Here are my thoughts as I had (time to type) them.
- Does the public care how fast a computer boots up? There’s got to be an acceptable tolerance that has already been met by the Google Chrome OS efforts.
- The presenter has a Jeff Goldblum vibe going on.
- The demo was from code checked into trunk? Wonder if the demo will fall on its face at some point …
- I hope the UI changes for “application tabs”; favorite icons aren’t the best way to identify different properties. A plus will be that it becomes more useful for an app developer (I’m looking your way, Atlassian) to use separate favicons for its products.

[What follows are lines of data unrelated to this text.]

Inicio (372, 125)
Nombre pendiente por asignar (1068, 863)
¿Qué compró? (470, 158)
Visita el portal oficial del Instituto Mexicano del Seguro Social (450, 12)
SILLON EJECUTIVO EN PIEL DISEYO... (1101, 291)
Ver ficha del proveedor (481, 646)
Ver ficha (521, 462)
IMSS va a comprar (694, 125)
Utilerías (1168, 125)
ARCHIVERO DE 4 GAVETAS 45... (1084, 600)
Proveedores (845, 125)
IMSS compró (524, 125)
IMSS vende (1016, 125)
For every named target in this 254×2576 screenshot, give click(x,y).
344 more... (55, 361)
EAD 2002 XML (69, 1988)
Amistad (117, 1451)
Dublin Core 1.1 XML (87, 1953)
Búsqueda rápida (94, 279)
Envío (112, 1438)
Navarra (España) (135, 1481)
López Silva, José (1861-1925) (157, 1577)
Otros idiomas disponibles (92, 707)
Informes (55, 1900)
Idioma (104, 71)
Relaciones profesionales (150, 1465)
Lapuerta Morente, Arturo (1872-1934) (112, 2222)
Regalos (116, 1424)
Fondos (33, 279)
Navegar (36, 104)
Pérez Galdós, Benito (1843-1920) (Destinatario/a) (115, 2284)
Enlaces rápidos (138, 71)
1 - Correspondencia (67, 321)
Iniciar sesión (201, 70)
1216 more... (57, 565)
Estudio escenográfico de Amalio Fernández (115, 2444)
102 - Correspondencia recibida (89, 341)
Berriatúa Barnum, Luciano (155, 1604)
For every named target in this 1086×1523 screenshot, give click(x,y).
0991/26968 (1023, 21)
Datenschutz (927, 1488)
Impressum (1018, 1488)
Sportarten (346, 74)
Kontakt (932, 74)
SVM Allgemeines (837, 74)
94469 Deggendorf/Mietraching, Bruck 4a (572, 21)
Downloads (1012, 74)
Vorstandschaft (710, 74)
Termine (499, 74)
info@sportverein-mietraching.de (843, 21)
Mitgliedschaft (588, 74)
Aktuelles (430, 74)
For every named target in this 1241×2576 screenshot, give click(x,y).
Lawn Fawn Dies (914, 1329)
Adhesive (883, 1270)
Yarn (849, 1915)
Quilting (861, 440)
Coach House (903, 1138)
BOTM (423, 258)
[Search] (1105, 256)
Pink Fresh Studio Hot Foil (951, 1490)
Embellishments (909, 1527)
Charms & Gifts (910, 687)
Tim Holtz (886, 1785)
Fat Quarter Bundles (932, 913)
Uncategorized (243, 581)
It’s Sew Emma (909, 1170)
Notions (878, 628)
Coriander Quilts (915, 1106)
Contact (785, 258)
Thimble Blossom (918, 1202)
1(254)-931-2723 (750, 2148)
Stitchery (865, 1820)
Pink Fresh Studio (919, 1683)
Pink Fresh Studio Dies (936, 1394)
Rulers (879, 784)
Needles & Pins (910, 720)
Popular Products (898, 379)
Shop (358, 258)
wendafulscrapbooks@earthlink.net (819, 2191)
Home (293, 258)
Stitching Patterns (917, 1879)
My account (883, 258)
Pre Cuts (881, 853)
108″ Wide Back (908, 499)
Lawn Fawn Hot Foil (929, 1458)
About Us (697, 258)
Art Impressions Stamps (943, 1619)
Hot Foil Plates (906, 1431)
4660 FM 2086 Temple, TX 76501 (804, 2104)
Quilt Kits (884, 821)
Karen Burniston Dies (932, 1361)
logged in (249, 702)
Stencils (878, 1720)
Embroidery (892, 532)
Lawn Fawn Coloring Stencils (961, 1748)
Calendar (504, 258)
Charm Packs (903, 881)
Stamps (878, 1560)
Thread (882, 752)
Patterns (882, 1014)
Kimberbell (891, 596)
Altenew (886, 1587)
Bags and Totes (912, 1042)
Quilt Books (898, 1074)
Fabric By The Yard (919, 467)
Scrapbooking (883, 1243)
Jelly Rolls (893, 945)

- The favicons do have the benefit of being i18n-friendly.
- Panels remind me of the old Google Notebook Firefox add-on. I wonder if Gmail will use panels for its chat window.
- Note to self: games do not necessarily mean 3D.
- Multiple windows feels a lot like virtual desktops.
- I hope Google posts their use cases along with their source code. I doubt it will happen, but one can hope.
- Google has got to be working hard to keep Microsoft Office online from breaking in Chrome.
- The video sure ends abruptly.
I think Google has a hard sell in front of them; I’d love to know who Chrome OS is for. I know I would love a fast, little netbook that is really good at the few things it should do, but we have a 25 year history of PCs that continue to reinforce comparisons between things that have keyboards, pointing devices, and monitors. Perhaps Google doesn’t want many folks actually using Chrome OS but want to leverage it as an experiment to create more markets for web applications. Maybe they were really inspired by the One-Laptop-Per-Child project and want a cheap, useful PC to be able to be disseminated.